What is expected
Transcribe only part of the material below: the lines from the one containing "los beneficios revisa en" through the one containing "elar si no obtengo la Beca BAES?", inclusive, exactly as written.

Data extract

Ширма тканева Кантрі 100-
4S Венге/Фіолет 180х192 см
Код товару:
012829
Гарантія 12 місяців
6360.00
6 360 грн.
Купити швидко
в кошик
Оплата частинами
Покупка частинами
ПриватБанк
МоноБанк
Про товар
--
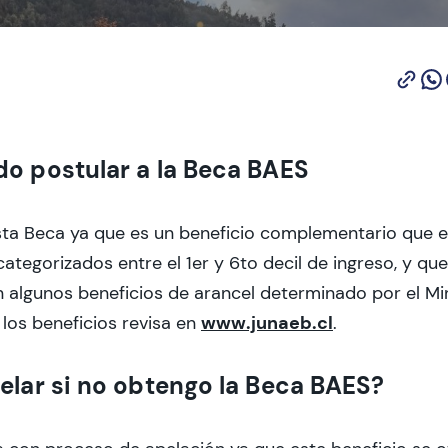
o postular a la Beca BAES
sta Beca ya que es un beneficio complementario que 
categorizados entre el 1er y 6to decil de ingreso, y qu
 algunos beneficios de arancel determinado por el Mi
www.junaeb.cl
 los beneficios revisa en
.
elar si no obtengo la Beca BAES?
* * *
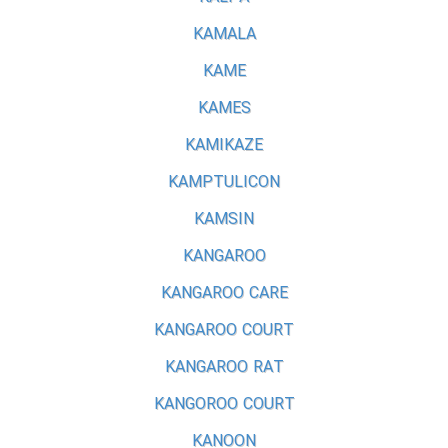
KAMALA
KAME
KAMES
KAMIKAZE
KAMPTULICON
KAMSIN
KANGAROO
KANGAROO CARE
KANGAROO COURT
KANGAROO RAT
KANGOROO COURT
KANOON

Output
 los beneficios revisa en
.
elar si no obtengo la Beca BAES?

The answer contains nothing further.